For routine or recurring disclosures, such as regular billing submissions, the entity should have standard protocols already in place that define exactly what information gets sent. For non-routine, one-off requests, the entity must develop reasonable criteria to evaluate how much information is actually necessary.
In some situations, the covered entity can rely on the requester’s judgment about what’s needed. This is permitted when the request comes from another covered entity, a public official stating the information is the minimum necessary for a purpose the Privacy Rule allows, a workforce member or business associate of the entity holding the information, or a researcher who has documentation from an Institutional Review Board or Privacy Board. Even in these cases, the reliance must be reasonable given the circumstances.
One notable exception: the minimum necessary standard does not apply to disclosures made for treatment purposes. When one provider sends your records to another for the purpose of treating you, they are not required to pare down the information.
Your Right to Access Your Own Records
The disclosure process also applies when you request your own information. A covered entity must act on your access request within 30 calendar days of receiving it. If the entity cannot meet that deadline, it gets one extension of up to 30 additional days, but only if it sends you a written explanation of the delay and a specific date by which it will respond, all within that initial 30-day window.
Accounting of Disclosures
You have the right to request an accounting of disclosures, which is essentially a log of where your PHI has been sent. Covered entities are required to track and provide this history going back six years from the date of your request. The accounting does not need to include disclosures made for treatment, payment, or health care operations, nor disclosures you specifically authorized. It primarily captures the less routine releases, such as those made to public health authorities or in response to legal proceedings.

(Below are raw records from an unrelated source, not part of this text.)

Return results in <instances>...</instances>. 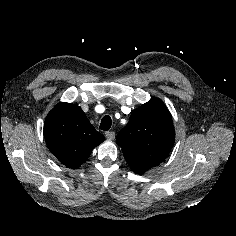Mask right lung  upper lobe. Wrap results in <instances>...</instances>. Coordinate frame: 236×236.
<instances>
[{
  "mask_svg": "<svg viewBox=\"0 0 236 236\" xmlns=\"http://www.w3.org/2000/svg\"><path fill=\"white\" fill-rule=\"evenodd\" d=\"M44 137L48 149L72 169L83 164L93 148L104 141L82 109L72 103H59L48 113Z\"/></svg>",
  "mask_w": 236,
  "mask_h": 236,
  "instance_id": "cb5924a9",
  "label": "right lung upper lobe"
}]
</instances>
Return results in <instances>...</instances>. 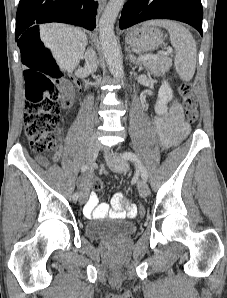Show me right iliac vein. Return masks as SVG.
Returning a JSON list of instances; mask_svg holds the SVG:
<instances>
[{
  "label": "right iliac vein",
  "mask_w": 227,
  "mask_h": 298,
  "mask_svg": "<svg viewBox=\"0 0 227 298\" xmlns=\"http://www.w3.org/2000/svg\"><path fill=\"white\" fill-rule=\"evenodd\" d=\"M100 150V145L97 142H91L88 146L87 153H86V161L91 166L94 161L96 160V157L98 155V152ZM88 194V186L86 187V190L83 194H81L79 203L83 204L86 201Z\"/></svg>",
  "instance_id": "obj_1"
}]
</instances>
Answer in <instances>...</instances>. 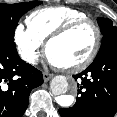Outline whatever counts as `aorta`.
<instances>
[{
  "label": "aorta",
  "mask_w": 117,
  "mask_h": 117,
  "mask_svg": "<svg viewBox=\"0 0 117 117\" xmlns=\"http://www.w3.org/2000/svg\"><path fill=\"white\" fill-rule=\"evenodd\" d=\"M69 86V82L64 76H57L51 82V91L56 96V102L61 107H70L74 103V97L65 94Z\"/></svg>",
  "instance_id": "762f6f07"
}]
</instances>
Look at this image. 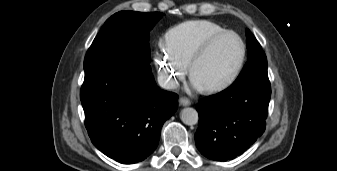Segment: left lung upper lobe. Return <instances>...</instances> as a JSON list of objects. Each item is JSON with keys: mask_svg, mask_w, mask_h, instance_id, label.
Segmentation results:
<instances>
[{"mask_svg": "<svg viewBox=\"0 0 337 171\" xmlns=\"http://www.w3.org/2000/svg\"><path fill=\"white\" fill-rule=\"evenodd\" d=\"M246 36L249 60L231 86L248 82H263L270 84L267 73V58L261 45L248 29L246 30Z\"/></svg>", "mask_w": 337, "mask_h": 171, "instance_id": "left-lung-upper-lobe-1", "label": "left lung upper lobe"}]
</instances>
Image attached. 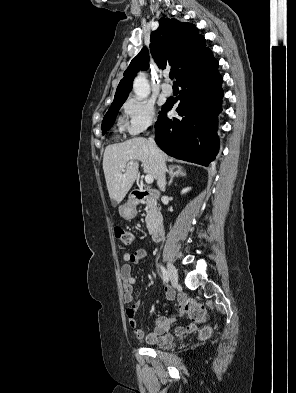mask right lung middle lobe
<instances>
[{
    "label": "right lung middle lobe",
    "mask_w": 296,
    "mask_h": 393,
    "mask_svg": "<svg viewBox=\"0 0 296 393\" xmlns=\"http://www.w3.org/2000/svg\"><path fill=\"white\" fill-rule=\"evenodd\" d=\"M126 99H121V100H116L113 101L111 104L108 112L104 116L103 122H102V134H105L107 130L111 128V126L114 123V119L117 116L119 109L123 105Z\"/></svg>",
    "instance_id": "dd1d6c3e"
}]
</instances>
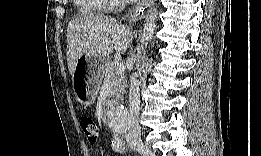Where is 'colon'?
<instances>
[{
    "label": "colon",
    "mask_w": 261,
    "mask_h": 156,
    "mask_svg": "<svg viewBox=\"0 0 261 156\" xmlns=\"http://www.w3.org/2000/svg\"><path fill=\"white\" fill-rule=\"evenodd\" d=\"M81 128L90 144H95L99 138V128L95 121L88 116H85L80 121Z\"/></svg>",
    "instance_id": "obj_1"
}]
</instances>
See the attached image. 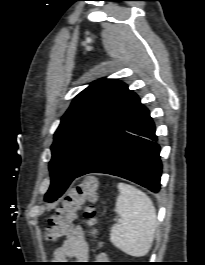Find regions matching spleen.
<instances>
[{"mask_svg": "<svg viewBox=\"0 0 205 265\" xmlns=\"http://www.w3.org/2000/svg\"><path fill=\"white\" fill-rule=\"evenodd\" d=\"M115 212L117 223L110 232L115 247L128 255H146L152 246L157 218L151 199L134 186L120 182Z\"/></svg>", "mask_w": 205, "mask_h": 265, "instance_id": "obj_1", "label": "spleen"}]
</instances>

De-identification as an Alternative
When an entity needs to share health data but wants to avoid the restrictions on PHI entirely, it can de-identify the information. The Privacy Rule’s “Safe Harbor” method requires removing 18 specific categories of identifiers: names, geographic data smaller than a state (with limited exceptions for the first three digits of a ZIP code in areas with populations over 20,000), all date elements except year that relate to an individual (including birth, admission, discharge, and death dates), phone numbers, fax numbers, email addresses, Social Security numbers, medical record numbers, health plan beneficiary numbers, account numbers, certificate and license numbers, vehicle identifiers and license plates, device identifiers and serial numbers, URLs, IP addresses, biometric identifiers like fingerprints and voiceprints, full-face photographs, and any other unique identifying number or code.
Ages over 89 must also be removed or grouped into a single “90 or older” category. Once all 18 identifier types are stripped, the data is no longer considered PHI and can be shared without following the disclosure process at all.